So I hit an interesting issue whilst performing a VMware upgrade from 4.0 to 5.5. There was a legacy issue left where vCenter had lost its knowledge/configuration of the DVS Setup.
Im not entirely sure what happened or when, as it was an existing environment, I only know I had to fix it. (Many thanks to the help from my good friend over at www.vmtechy.com for refreshing me on the ESX 4.0 command line to fix this).
Within the vCenter Client, on the host summary tabs.
When looking at the Virtual Machine settings.
Note: when there is available networking that vCenter knows about, i.e on a VSS switch, it will appear and let you change it.
When looking at the networking, you can see the DVS name, but no VM’s or NIC’s attached;
However if you look at the Network Adapters section, you can see that the physical NICs are registered against the DVS.
What doesn’t fix it
So trying to add the VMNICs into the DVS, as if to reset it, or push down the configuration again, you can see that the NICs show as in use, however you can force this to override, but it fails also.
The Fix – You have to use the CLI
Log into your host using your favoured SSH Client.
And the commands you need are;
Take down the DVPort ID of the VMNIC you want to remove from the DVS Switch.
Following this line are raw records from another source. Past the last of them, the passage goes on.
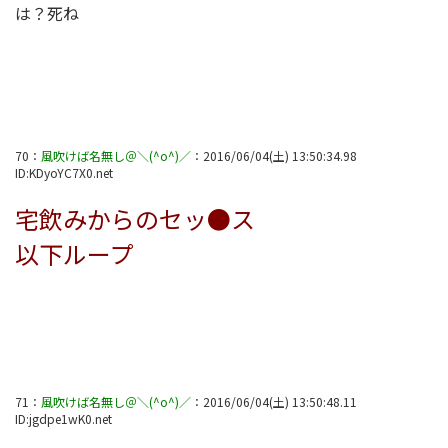
は？死ね
70
：
風吹けば名無し＠＼(^o^)／
：
2016/06/04(土) 13:50:34.98
ID:
KDyoYC7X0.net
宅飲みからのセッ●ス
以下ループ
71
：
風吹けば名無し＠＼(^o^)／
：
2016/06/04(土) 13:50:48.11
ID:
jgdpe1wK0.net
esxcfg-vswitch -Q "vmnic(No.)" -V "DVPort ID" "DVS Switch Name" Example; esxcfg-vswitch -Q vmnic2 -V 1 dv_inside_switch
This then puts the port into an unused state, which means you can use vCenter to re-assign it to a new set of networking. Once you’ve done this for all your NIC’s, changed your VM’s over the new network assignment, the broken DVS should disappear within vCenter. If you log onto the ESX host using vSphere client, you may have to remove it manually within this view/connection.